[Document layout detection data]

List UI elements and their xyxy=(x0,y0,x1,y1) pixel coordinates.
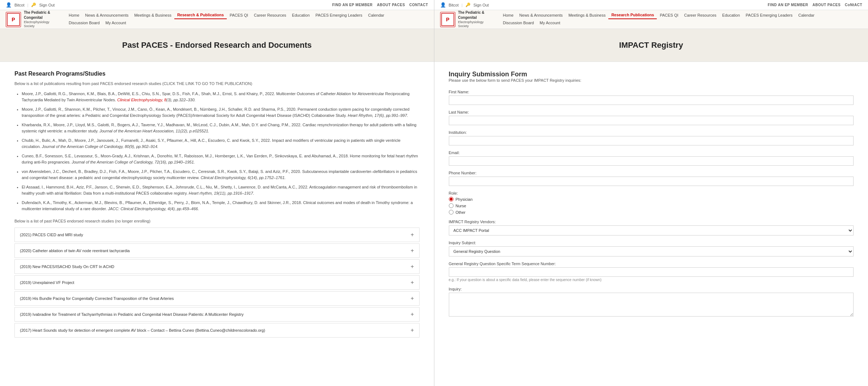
left-nav-top: Home News & Announcements Meetings & Bus… xyxy=(66,11,387,19)
institution-group: Institution: xyxy=(449,130,854,145)
accordion-item-2: (2020) Catheter ablation of twin AV node… xyxy=(14,243,420,258)
right-nav-calendar[interactable]: Calendar xyxy=(795,12,817,19)
accordion-header-7[interactable]: (2017) Heart Sounds study for detection … xyxy=(15,323,419,337)
term-seq-input[interactable] xyxy=(449,267,854,277)
role-nurse-radio[interactable] xyxy=(449,203,454,208)
accordion-plus-7[interactable]: + xyxy=(410,327,414,334)
right-nav-emerging[interactable]: PACES Emerging Leaders xyxy=(743,12,795,19)
nav-account[interactable]: My Account xyxy=(103,19,129,26)
accordion-header-3[interactable]: (2019) New PACES/ISACHD Study On CRT In … xyxy=(15,260,419,273)
right-user-icon: 👤 xyxy=(440,2,446,8)
right-logo: P The Pediatric & CongenitalElectrophysi… xyxy=(440,10,494,29)
last-name-label: Last Name: xyxy=(449,110,854,114)
left-top-bar-right: FIND AN EP MEMBER ABOUT PACES CONTACT xyxy=(332,3,428,7)
right-panel: 👤 Bitcot | 🔑 Sign Out FIND AN EP MEMBER … xyxy=(434,0,868,386)
about-link[interactable]: ABOUT PACES xyxy=(377,3,405,7)
left-logo-text: The Pediatric & CongenitalElectrophysiol… xyxy=(24,10,60,29)
accordion-header-1[interactable]: (2021) PACES CIED and MRI study + xyxy=(15,228,419,242)
vendors-label: IMPACT Registry Vendors: xyxy=(449,220,854,224)
role-physician[interactable]: Physician xyxy=(449,197,854,202)
inquiry-textarea[interactable] xyxy=(449,293,854,317)
accordion-header-6[interactable]: (2019) Ivabradine for Treatment of Tachy… xyxy=(15,307,419,321)
accordion-plus-2[interactable]: + xyxy=(410,247,414,254)
contact-link[interactable]: CONTACT xyxy=(409,3,428,7)
right-sign-out-link[interactable]: Sign Out xyxy=(473,3,489,7)
nav-paces-qi[interactable]: PACES QI xyxy=(227,12,251,19)
accordion-label-2: (2020) Catheter ablation of twin AV node… xyxy=(20,249,130,253)
accordion-list: (2021) PACES CIED and MRI study + (2020)… xyxy=(14,228,420,338)
right-nav-research[interactable]: Research Publications xyxy=(608,11,657,19)
first-name-input[interactable] xyxy=(449,96,854,105)
accordion-item-4: (2019) Unexplained VF Project + xyxy=(14,275,420,290)
right-nav-education[interactable]: Education xyxy=(719,12,743,19)
right-logo-img: P xyxy=(440,12,455,27)
left-panel: 👤 Bitcot | 🔑 Sign Out FIND AN EP MEMBER … xyxy=(0,0,434,386)
right-nav-links: Home News & Announcements Meetings & Bus… xyxy=(500,11,817,28)
right-contact-link[interactable]: CoNtACT xyxy=(845,3,862,7)
right-nav-paces-qi[interactable]: PACES QI xyxy=(657,12,681,19)
right-find-ep-link[interactable]: FIND AN EP MEMBER xyxy=(768,3,808,7)
phone-input[interactable] xyxy=(449,177,854,186)
list-item: Kharbanda, R.X., Moore, J.P., Lloyd, M.S… xyxy=(22,122,420,134)
right-about-link[interactable]: ABOUT PACES xyxy=(813,3,841,7)
accordion-label-1: (2021) PACES CIED and MRI study xyxy=(20,233,83,237)
left-top-bar-left: 👤 Bitcot | 🔑 Sign Out xyxy=(6,2,55,8)
role-nurse[interactable]: Nurse xyxy=(449,203,854,208)
term-seq-hint: e.g.: If your question is about a specif… xyxy=(449,278,854,282)
left-nav-links: Home News & Announcements Meetings & Bus… xyxy=(66,11,387,28)
list-item: El Assaad, I., Hammond, B.H., Aziz, P.F.… xyxy=(22,184,420,196)
right-top-bar-right: FIND AN EP MEMBER ABOUT PACES CoNtACT xyxy=(768,3,862,7)
accordion-header-2[interactable]: (2020) Catheter ablation of twin AV node… xyxy=(15,244,419,258)
studies-intro: Below is a list of past PACES endorsed r… xyxy=(14,219,420,223)
nav-education[interactable]: Education xyxy=(289,12,312,19)
email-input[interactable] xyxy=(449,156,854,166)
nav-news[interactable]: News & Announcements xyxy=(82,12,131,19)
accordion-plus-5[interactable]: + xyxy=(410,295,414,302)
last-name-group: Last Name: xyxy=(449,110,854,125)
nav-home[interactable]: Home xyxy=(66,12,82,19)
right-nav-career[interactable]: Career Resources xyxy=(681,12,719,19)
left-content: Past Research Programs/Studies Below is … xyxy=(0,62,434,386)
accordion-plus-4[interactable]: + xyxy=(410,279,414,286)
phone-label: Phone Number: xyxy=(449,171,854,175)
right-nav-discussion[interactable]: Discussion Board xyxy=(500,19,537,26)
accordion-item-3: (2019) New PACES/ISACHD Study On CRT In … xyxy=(14,259,420,274)
left-top-bar: 👤 Bitcot | 🔑 Sign Out FIND AN EP MEMBER … xyxy=(0,0,434,10)
left-intro-text: Below is a list of publications resultin… xyxy=(14,81,420,86)
accordion-item-1: (2021) PACES CIED and MRI study + xyxy=(14,228,420,242)
accordion-plus-1[interactable]: + xyxy=(410,232,414,238)
right-nav-home[interactable]: Home xyxy=(500,12,516,19)
right-nav-news[interactable]: News & Announcements xyxy=(516,12,566,19)
nav-discussion[interactable]: Discussion Board xyxy=(66,19,103,26)
nav-calendar[interactable]: Calendar xyxy=(365,12,387,19)
sign-out-link[interactable]: Sign Out xyxy=(39,3,55,7)
right-nav-meetings[interactable]: Meetings & Business xyxy=(566,12,609,19)
nav-emerging[interactable]: PACES Emerging Leaders xyxy=(312,12,365,19)
left-nav-bar: P The Pediatric & CongenitalElectrophysi… xyxy=(0,10,434,29)
accordion-header-4[interactable]: (2019) Unexplained VF Project + xyxy=(15,276,419,289)
email-label: Email: xyxy=(449,150,854,155)
last-name-input[interactable] xyxy=(449,116,854,125)
term-seq-group: General Registry Question Specific Term … xyxy=(449,262,854,282)
nav-career[interactable]: Career Resources xyxy=(251,12,289,19)
role-other[interactable]: Other xyxy=(449,210,854,215)
vendors-select[interactable]: ACC IMPACT Portal xyxy=(449,225,854,236)
right-form-content: Inquiry Submission Form Please use the b… xyxy=(434,62,868,386)
role-physician-radio[interactable] xyxy=(449,197,454,202)
role-other-radio[interactable] xyxy=(449,210,454,215)
accordion-item-7: (2017) Heart Sounds study for detection … xyxy=(14,323,420,338)
accordion-header-5[interactable]: (2019) His Bundle Pacing for Congenitall… xyxy=(15,292,419,305)
nav-meetings[interactable]: Meetings & Business xyxy=(131,12,174,19)
nav-research[interactable]: Research & Publications xyxy=(174,11,227,19)
institution-input[interactable] xyxy=(449,136,854,145)
inquiry-subject-select[interactable]: General Registry Question xyxy=(449,246,854,256)
brand-name: Bitcot xyxy=(14,3,25,7)
accordion-plus-6[interactable]: + xyxy=(410,311,414,318)
right-nav-account[interactable]: My Account xyxy=(537,19,563,26)
find-ep-link[interactable]: FIND AN EP MEMBER xyxy=(332,3,373,7)
institution-label: Institution: xyxy=(449,130,854,135)
list-item: Moore, J.P., Gallotti, R., Shannon, K.M.… xyxy=(22,106,420,118)
form-section-title: Inquiry Submission Form xyxy=(449,71,854,78)
left-nav-bottom: Discussion Board My Account xyxy=(66,19,387,28)
accordion-plus-3[interactable]: + xyxy=(410,263,414,270)
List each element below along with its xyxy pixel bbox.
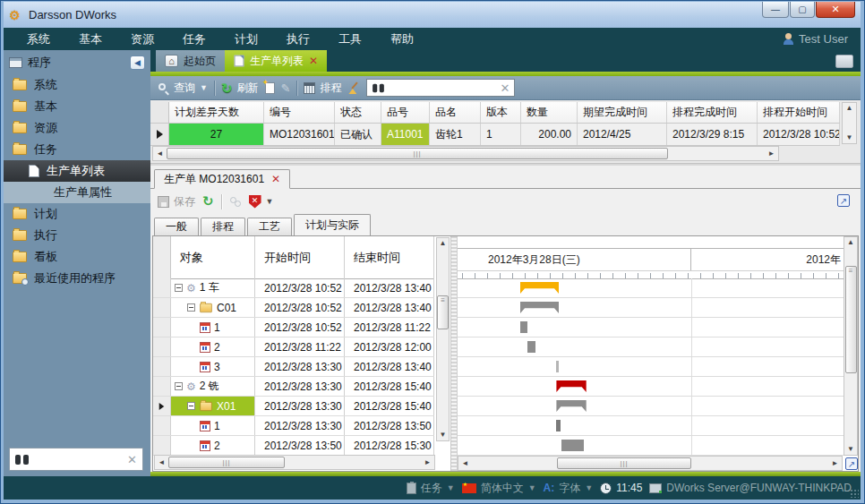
popout-icon[interactable]: ↗ bbox=[837, 194, 850, 207]
scroll-right-arrow[interactable]: ► bbox=[421, 458, 434, 466]
toolbar-search-clear-icon[interactable]: ✕ bbox=[501, 81, 510, 95]
table-hscroll-thumb[interactable]: ||| bbox=[168, 457, 285, 468]
grid-header-版本[interactable]: 版本 bbox=[481, 102, 521, 123]
status-task-button[interactable]: 任务 ▼ bbox=[407, 481, 455, 496]
font-dropdown-caret[interactable]: ▼ bbox=[585, 483, 593, 492]
gantt-vscroll-thumb[interactable]: ≡ bbox=[845, 266, 857, 373]
object-cell[interactable]: 1 bbox=[171, 416, 255, 435]
grid-header-计划差异天数[interactable]: 计划差异天数 bbox=[169, 102, 264, 123]
sidebar-item-执行[interactable]: 执行 bbox=[4, 225, 150, 246]
detail-tab[interactable]: 生产单 MO12031601 ✕ bbox=[154, 169, 290, 189]
table-horizontal-scrollbar[interactable]: ◄ ||| ► bbox=[154, 455, 435, 470]
grid-cell[interactable]: 200.00 bbox=[521, 124, 578, 145]
query-button[interactable]: 查询 ▼ bbox=[158, 81, 208, 96]
status-language-button[interactable]: 简体中文 ▼ bbox=[462, 481, 536, 496]
sidebar-search-input[interactable] bbox=[29, 452, 127, 466]
gantt-bar-task[interactable] bbox=[556, 361, 559, 372]
detail-refresh-icon[interactable]: ↻ bbox=[202, 195, 214, 208]
grid-hscroll-thumb[interactable]: ||| bbox=[167, 148, 668, 159]
expander-icon[interactable] bbox=[187, 402, 195, 410]
grid-cell[interactable]: 2012/3/28 10:52 bbox=[758, 124, 840, 145]
cancel-confirm-button[interactable]: ▼ bbox=[249, 195, 274, 209]
shield-dropdown-caret[interactable]: ▼ bbox=[266, 197, 274, 206]
window-list-icon[interactable] bbox=[835, 55, 853, 68]
object-cell[interactable]: ⚙1 车 bbox=[171, 278, 255, 297]
operation-row[interactable]: C012012/3/28 10:522012/3/28 13:40 bbox=[153, 298, 434, 318]
grid-horizontal-scrollbar[interactable]: ◄ ||| ► bbox=[152, 146, 779, 161]
scroll-right-arrow[interactable]: ► bbox=[765, 149, 778, 158]
task-dropdown-caret[interactable]: ▼ bbox=[447, 483, 455, 492]
save-button[interactable]: 保存 bbox=[158, 194, 195, 209]
gantt-bar-task[interactable] bbox=[520, 321, 527, 333]
grid-header-排程开始时间[interactable]: 排程开始时间 bbox=[758, 102, 840, 123]
close-button[interactable]: ✕ bbox=[816, 2, 855, 18]
object-cell[interactable]: 2 bbox=[171, 436, 255, 455]
subtab-排程[interactable]: 排程 bbox=[201, 218, 245, 235]
scroll-left-arrow[interactable]: ◄ bbox=[155, 458, 168, 466]
scroll-right-arrow[interactable]: ► bbox=[828, 459, 842, 467]
minimize-button[interactable]: — bbox=[762, 2, 789, 18]
object-cell[interactable]: ⚙2 铣 bbox=[171, 377, 255, 396]
scroll-left-arrow[interactable]: ◄ bbox=[153, 149, 167, 158]
sidebar-item-看板[interactable]: 看板 bbox=[4, 246, 150, 268]
user-indicator[interactable]: Test User bbox=[783, 32, 848, 46]
object-cell[interactable]: C01 bbox=[171, 298, 255, 317]
menu-item-执行[interactable]: 执行 bbox=[274, 31, 322, 47]
operation-row[interactable]: ⚙1 车2012/3/28 10:522012/3/28 13:40 bbox=[153, 278, 434, 298]
gantt-bar-task[interactable] bbox=[556, 420, 561, 431]
sidebar-item-基本[interactable]: 基本 bbox=[4, 96, 150, 117]
operation-row[interactable]: 32012/3/28 13:302012/3/28 13:40 bbox=[153, 357, 434, 377]
operation-row[interactable]: 22012/3/28 11:222012/3/28 12:00 bbox=[153, 337, 434, 357]
menu-item-系统[interactable]: 系统 bbox=[14, 31, 63, 47]
menu-item-计划[interactable]: 计划 bbox=[222, 31, 270, 47]
scroll-up-arrow[interactable]: ▲ bbox=[440, 239, 447, 248]
gantt-vertical-scrollbar[interactable]: ▲ ≡ ▼ bbox=[844, 236, 858, 456]
toolbar-search-box[interactable]: ✕ bbox=[366, 79, 515, 97]
menu-item-基本[interactable]: 基本 bbox=[66, 31, 115, 47]
edit-button[interactable]: ✎ bbox=[281, 81, 291, 95]
table-vscroll-thumb[interactable]: ≡ bbox=[437, 295, 449, 329]
scroll-down-arrow[interactable]: ▼ bbox=[846, 133, 853, 142]
grid-header-编号[interactable]: 编号 bbox=[264, 102, 335, 123]
gantt-hscroll-thumb[interactable]: ||| bbox=[557, 457, 691, 469]
sidebar-search-box[interactable]: ✕ bbox=[9, 448, 143, 471]
gantt-horizontal-scrollbar[interactable]: ◄ ||| ► bbox=[458, 456, 843, 471]
splitter-handle[interactable] bbox=[451, 236, 458, 471]
sidebar-item-最近使用的程序[interactable]: 最近使用的程序 bbox=[4, 268, 150, 289]
routing-icon[interactable] bbox=[229, 196, 242, 208]
expander-icon[interactable] bbox=[187, 303, 195, 312]
gantt-bar-task[interactable] bbox=[527, 341, 536, 353]
table-header-开始时间[interactable]: 开始时间 bbox=[255, 236, 345, 278]
object-cell[interactable]: X01 bbox=[171, 397, 255, 415]
maximize-button[interactable]: ▢ bbox=[790, 2, 815, 18]
schedule-button[interactable]: 排程 bbox=[304, 81, 341, 96]
sidebar-item-生产单属性[interactable]: 生产单属性 bbox=[4, 182, 150, 203]
scroll-up-arrow[interactable]: ▲ bbox=[847, 238, 854, 247]
tab-起始页[interactable]: ⌂起始页 bbox=[156, 50, 225, 72]
sidebar-item-任务[interactable]: 任务 bbox=[4, 139, 150, 160]
status-font-button[interactable]: A: 字体 ▼ bbox=[544, 481, 594, 496]
grid-header-品名[interactable]: 品名 bbox=[430, 102, 481, 123]
expander-icon[interactable] bbox=[175, 284, 183, 292]
grid-cell[interactable]: 2012/4/25 bbox=[578, 124, 667, 145]
object-cell[interactable]: 3 bbox=[171, 357, 255, 376]
operation-row[interactable]: ⚙2 铣2012/3/28 13:302012/3/28 15:40 bbox=[153, 377, 434, 397]
operation-row[interactable]: 12012/3/28 10:522012/3/28 11:22 bbox=[153, 318, 434, 337]
clean-button[interactable] bbox=[347, 81, 360, 94]
expander-icon[interactable] bbox=[175, 382, 183, 390]
subtab-计划与实际[interactable]: 计划与实际 bbox=[294, 214, 371, 235]
grid-cell[interactable]: MO12031601 bbox=[264, 124, 335, 145]
object-cell[interactable]: 1 bbox=[171, 318, 255, 337]
subtab-一般[interactable]: 一般 bbox=[154, 218, 199, 235]
table-header-对象[interactable]: 对象 bbox=[171, 236, 255, 278]
order-row[interactable]: 27MO12031601已确认A11001齿轮11200.002012/4/25… bbox=[150, 124, 840, 146]
grid-cell[interactable]: A11001 bbox=[381, 124, 430, 145]
grid-cell[interactable]: 2012/3/29 8:15 bbox=[667, 124, 758, 145]
sidebar-item-资源[interactable]: 资源 bbox=[4, 117, 150, 139]
sidebar-search-clear-icon[interactable]: ✕ bbox=[127, 453, 137, 466]
scroll-down-arrow[interactable]: ▼ bbox=[847, 445, 854, 454]
menu-item-任务[interactable]: 任务 bbox=[170, 31, 218, 47]
grid-header-状态[interactable]: 状态 bbox=[335, 102, 381, 123]
tab-生产单列表[interactable]: 生产单列表✕ bbox=[225, 50, 327, 72]
grid-vertical-scrollbar[interactable]: ▲ ▼ bbox=[842, 102, 857, 144]
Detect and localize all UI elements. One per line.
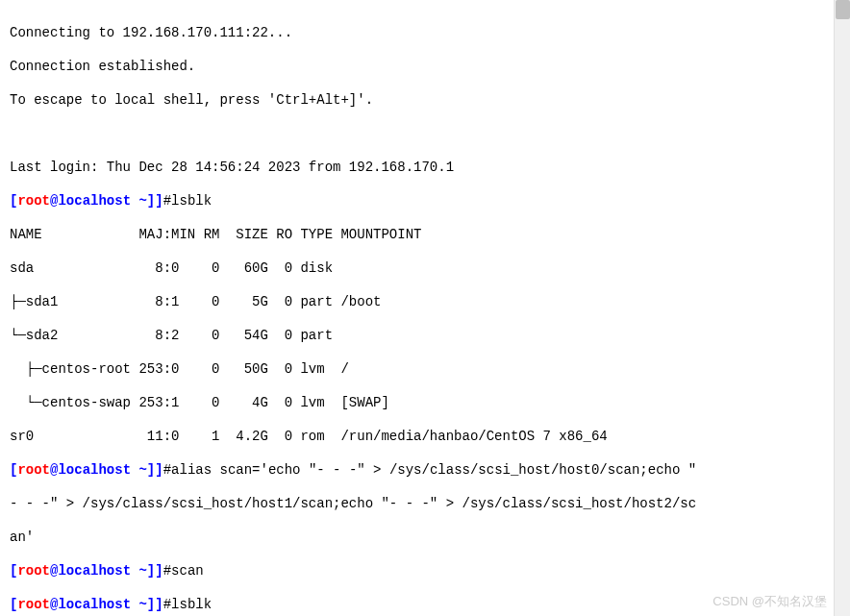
lsblk1-sr0: sr0 11:0 1 4.2G 0 rom /run/media/hanbao/… — [10, 429, 819, 446]
blank-line — [10, 126, 819, 143]
cmd-lsblk-2: lsblk — [171, 597, 212, 612]
cmd-alias: alias scan='echo "- - -" > /sys/class/sc… — [171, 462, 696, 478]
cmd-alias-cont2: an' — [10, 530, 819, 547]
scrollbar-thumb[interactable] — [836, 0, 850, 19]
connect-line: Connecting to 192.168.170.111:22... — [10, 25, 819, 42]
cmd-lsblk-1: lsblk — [171, 193, 212, 209]
prompt-line-2: [root@localhost ~]]#alias scan='echo "- … — [10, 462, 819, 480]
terminal-output[interactable]: Connecting to 192.168.170.111:22... Conn… — [0, 0, 829, 616]
lastlogin-line: Last login: Thu Dec 28 14:56:24 2023 fro… — [10, 160, 819, 177]
established-line: Connection established. — [10, 59, 819, 76]
escape-line: To escape to local shell, press 'Ctrl+Al… — [10, 92, 819, 110]
prompt-line-3: [root@localhost ~]]#scan — [10, 563, 819, 580]
lsblk1-sda2: └─sda2 8:2 0 54G 0 part — [10, 328, 819, 345]
watermark: CSDN @不知名汉堡 — [712, 593, 827, 610]
lsblk1-sda: sda 8:0 0 60G 0 disk — [10, 260, 819, 278]
prompt-line-1: [root@localhost ~]]#lsblk — [10, 193, 819, 210]
scrollbar-vertical[interactable] — [834, 0, 850, 616]
lsblk1-header: NAME MAJ:MIN RM SIZE RO TYPE MOUNTPOINT — [10, 227, 819, 244]
cmd-scan: scan — [171, 563, 204, 579]
cmd-alias-cont1: - - -" > /sys/class/scsi_host/host1/scan… — [10, 496, 819, 513]
prompt-line-4: [root@localhost ~]]#lsblk — [10, 597, 819, 614]
lsblk1-centos-swap: └─centos-swap 253:1 0 4G 0 lvm [SWAP] — [10, 395, 819, 412]
lsblk1-centos-root: ├─centos-root 253:0 0 50G 0 lvm / — [10, 361, 819, 379]
lsblk1-sda1: ├─sda1 8:1 0 5G 0 part /boot — [10, 294, 819, 311]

● **WHAT IS REQUIRED**: What lines in the entries above include the string "Catheter"? Return each one.

● **RESPONSE**:
accordion-item-2: (2020) Catheter ablation of twin AV node… xyxy=(14,243,420,258)
accordion-label-2: (2020) Catheter ablation of twin AV node… xyxy=(20,249,130,253)
accordion-header-2[interactable]: (2020) Catheter ablation of twin AV node… xyxy=(15,244,419,258)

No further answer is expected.